The point is raised simply because of Geneste's suggestion. On the whole the evidence in support of it has little weight. The likelihood is that Downes was in error regarding Mrs. Davenport's having played Roxolana. Assuming the usual view then to be correct, it follows that the first heroic play publicly produced after the operatic Siege of Rhodes was the Indian Queen of Howard and Dryden which was played in January some months before Orrery's Henry V in August. This fact has certainly an important bearing on the question of Orrery's influence. Howard and Dryden may certainly have been familiar with Orrery's plays before production; nothing would have been more likely. But why force the facts and suppose they were led by his plays to produce a play some seven months before Orrery produced his first play? Why further suppose their play to have been influenced by his play or plays when nothing in it can be shown to be due to his influence—when, on the contrary, it bears the closest resemblance to the Siege of Rhodes in treatment, sentiment, effort to attain spectacular effect, and derives therefrom its use of operatic interludes? Holzhausen's claim for Orrery proves, in view of these facts, wholly untenable. All that he did was to lend his support to popular acceptance of the heroic mode.

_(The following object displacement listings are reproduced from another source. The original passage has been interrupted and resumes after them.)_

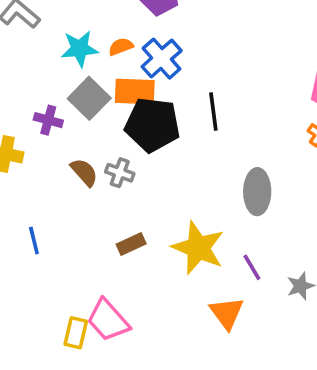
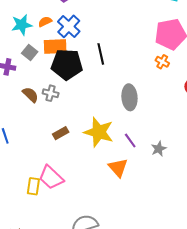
gray square: (89, 98) -> (30, 53), size x0.7

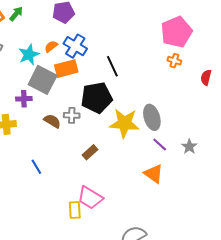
gray square: (30, 53) -> (43, 80), size x1.8
black pentagon: (67, 64) -> (97, 98), moved
gray ellipse: (129, 97) -> (152, 117), moved
yellow star: (99, 132) -> (124, 123), moved

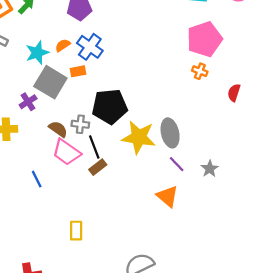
black line: (112, 66) -> (94, 147), moved
orange rectangle: (66, 69) -> (78, 71), size x0.6
purple cross: (24, 99) -> (28, 102), turned -35
pink trapezoid: (90, 198) -> (66, 152), moved

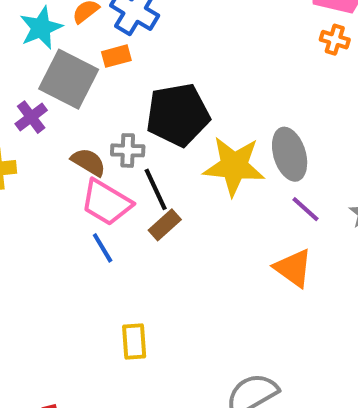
blue line: (37, 179) -> (103, 248), moved

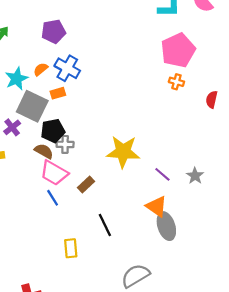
black pentagon: (178, 115) -> (53, 131), moved, size x0.7
gray ellipse: (290, 154) -> (166, 226), moved
black line: (156, 189) -> (105, 225), moved

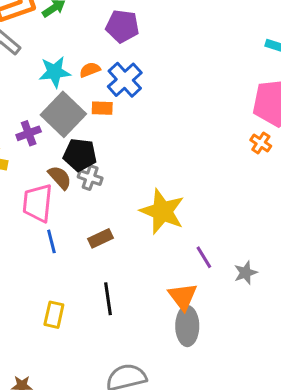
pink trapezoid: (54, 173) -> (38, 203), moved, turned 48

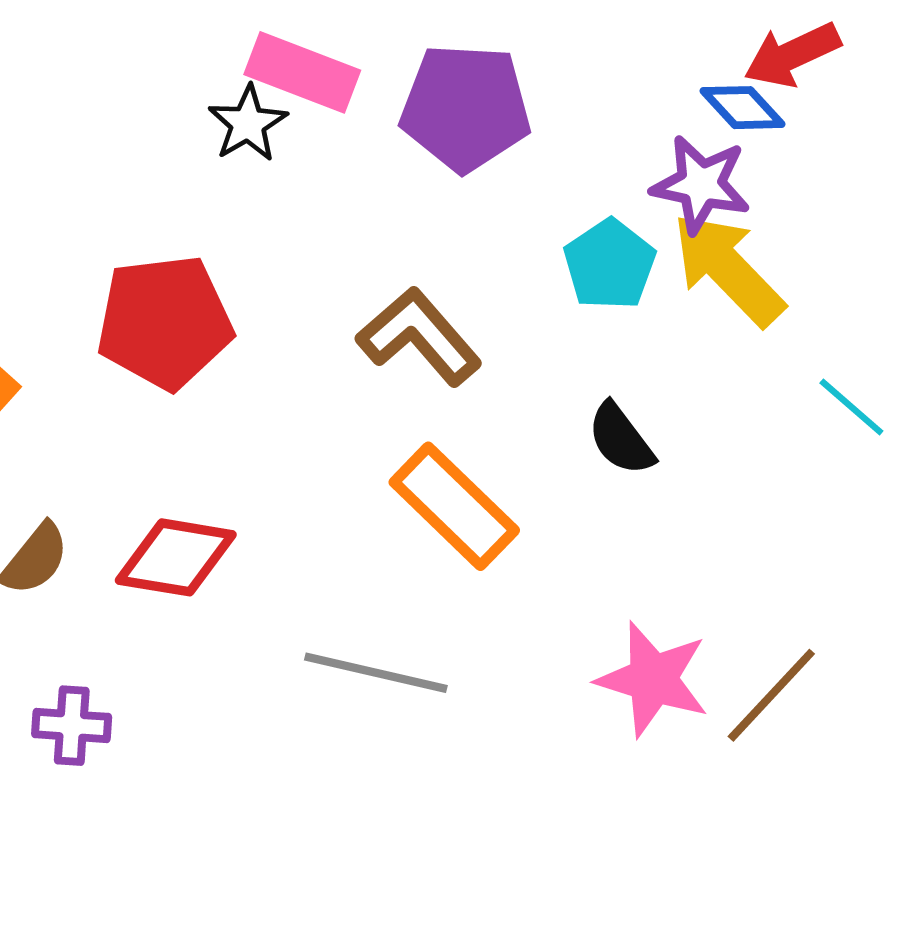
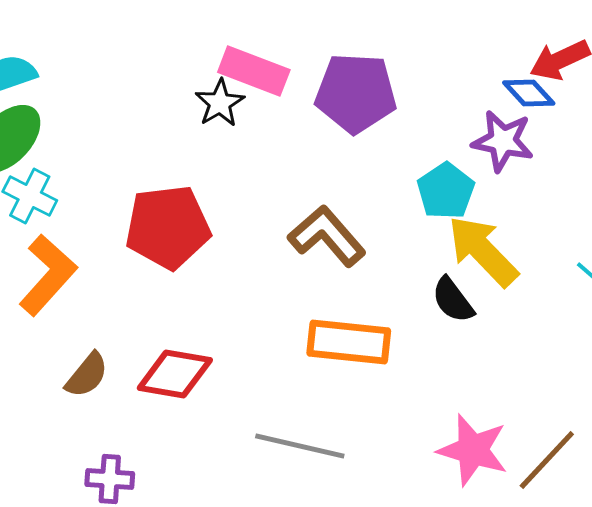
yellow arrow: (728, 269) -> (483, 251), moved
orange rectangle: (454, 506) -> (349, 342), turned -38

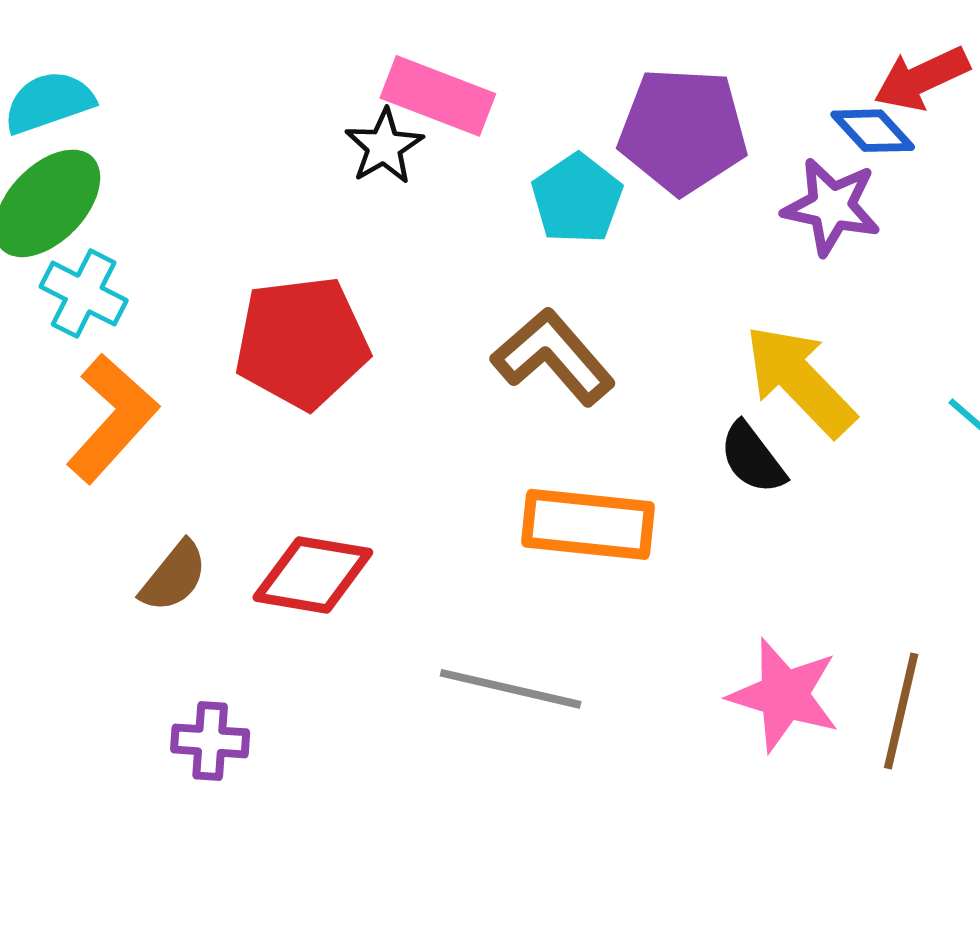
purple pentagon: (356, 93) -> (683, 131), moved
cyan pentagon: (446, 191) -> (577, 199), moved
brown line: (547, 460) -> (901, 711), turned -30

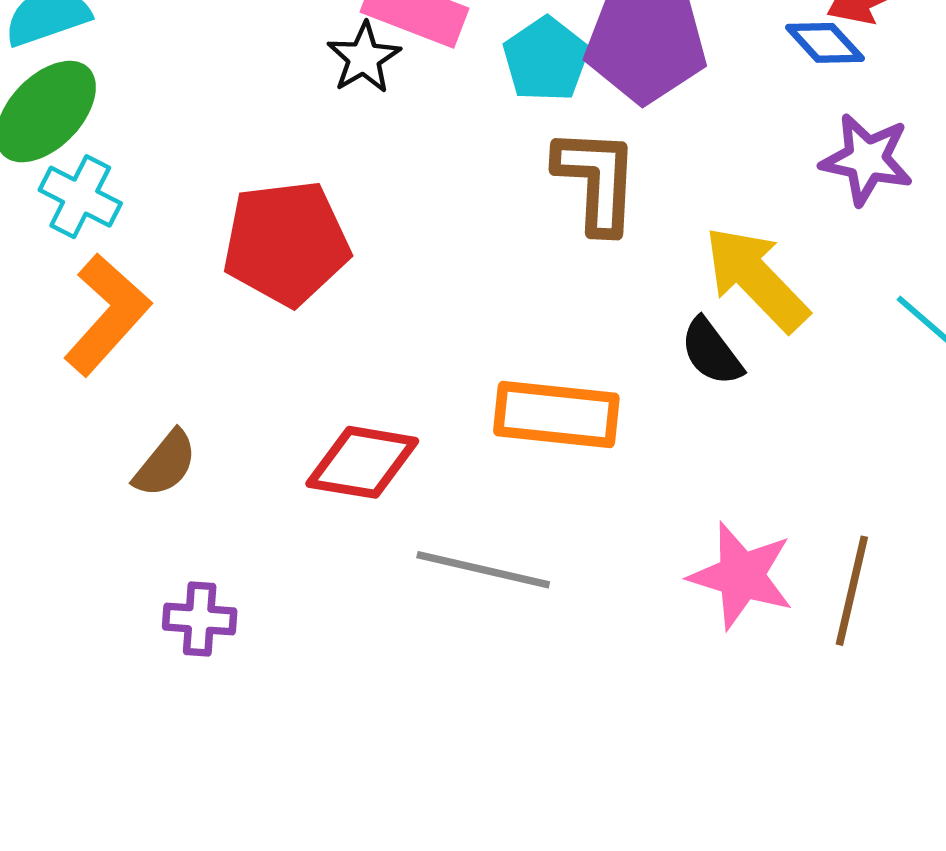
cyan pentagon: (577, 199) -> (546, 59), moved
purple star: (832, 207) -> (867, 159), moved
brown L-shape: (553, 357) -> (597, 180), moved, turned 44
red diamond: (313, 575) -> (362, 462), moved

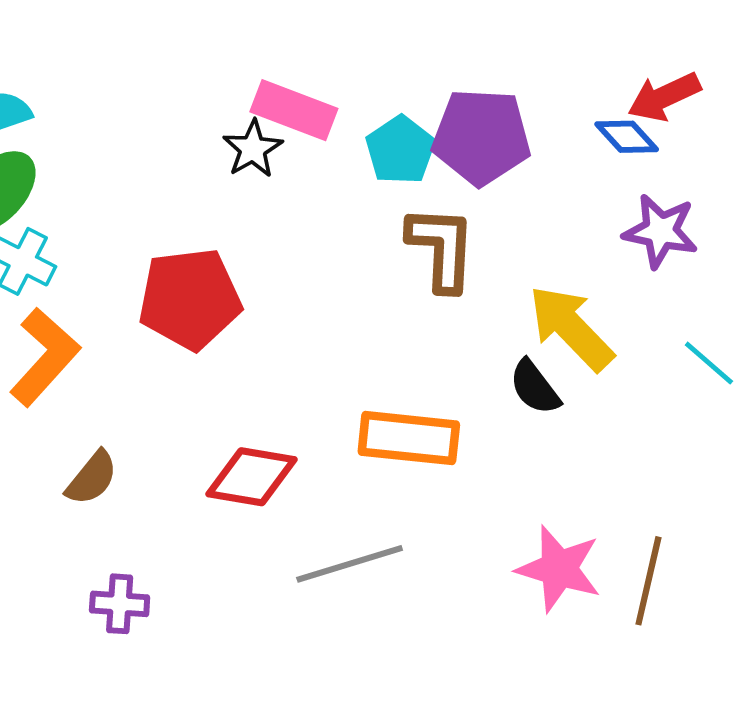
gray line: (483, 570) -> (350, 564), turned -30

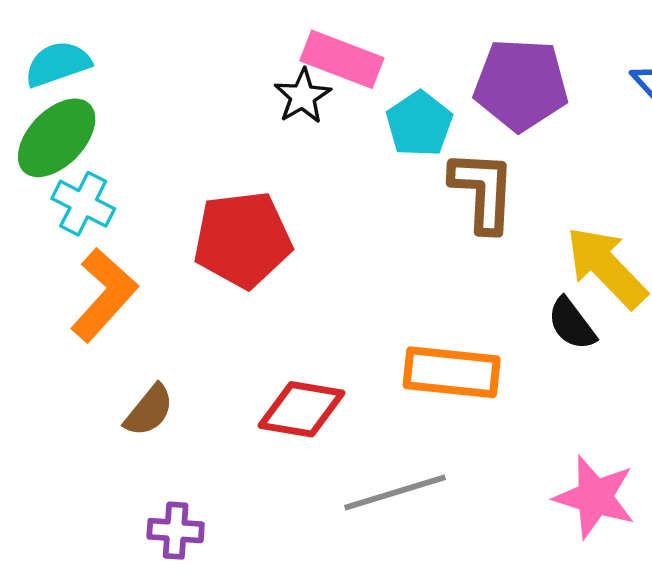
cyan pentagon: (400, 150) -> (419, 124), moved

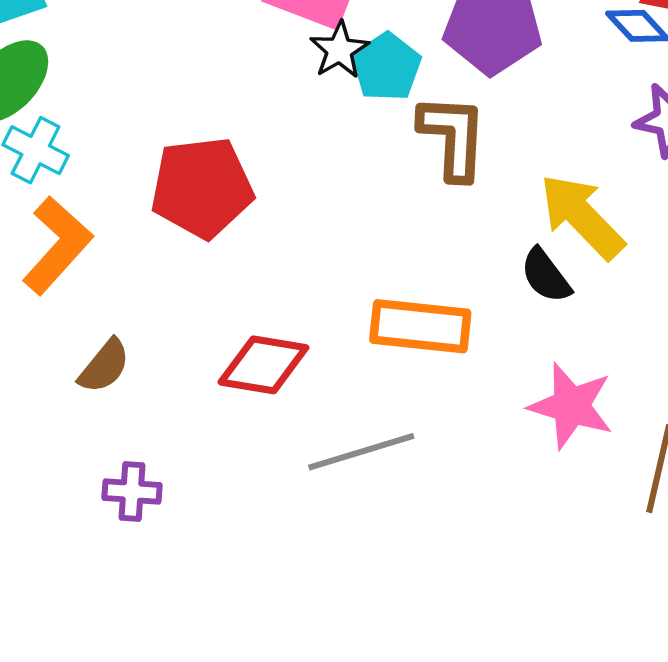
black star: (303, 96) -> (339, 50), moved
pink star: (595, 497) -> (571, 406), moved

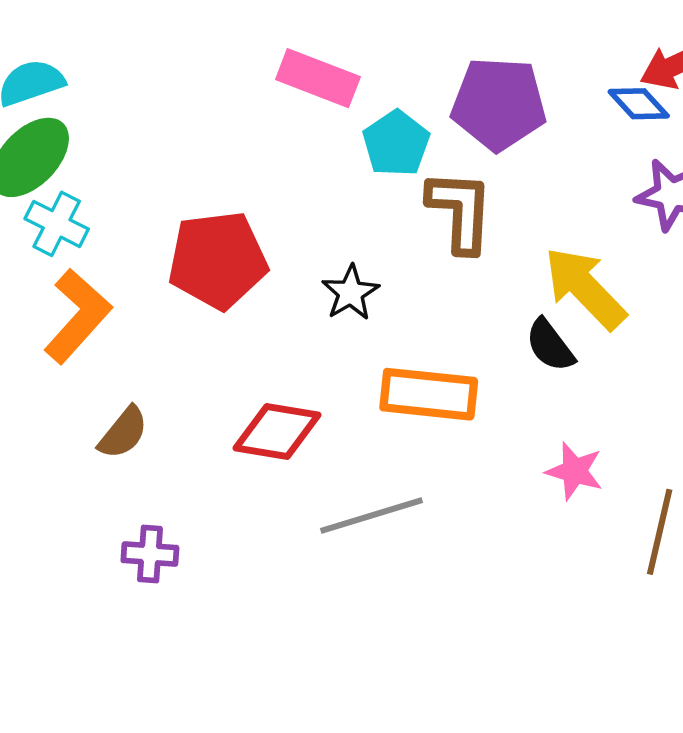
black star: (339, 50) -> (351, 293), moved
pink star: (571, 406) -> (575, 471), size x0.7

In 1664 was also given according to Pepys (September 28th) the General, “Lord Broghill's second play.” His authorship of this play is doubtful; it was never acknowledged. Falkland's Marriage Night was printed, to be acted later in 1667; it is in blank verse and not heroic. Flecknoe's Love's Kingdom, pastoral t. c., was acted and printed, which Geneste calls a good play. According to Langbaine, this was a slight revision of Love's Dominion, published in 1653. Pompey the Great was translated by ‘certain Persons of Honour,’ including apparently Waller, Tuke, and the Earl of Dorset and Middlesex.

In 1665, Howard published his Foure New Playes, containing, in addition to the Indian Queen, another heroic play, the Vestal Virgin, in which rime and repartee in couplets are frequently used. Crowne published a romance, Pandion and Amphigenia, or the History of the Coy Lady of Thessalia. In April Orrery's Mustapha was given, to be repeated at Court in October of the following year. And in May, the Indian Emperor, Dryden's independent work, was acted with enthusiastic applause, and the reign of the heroic play, in the hands of its great master, had begun.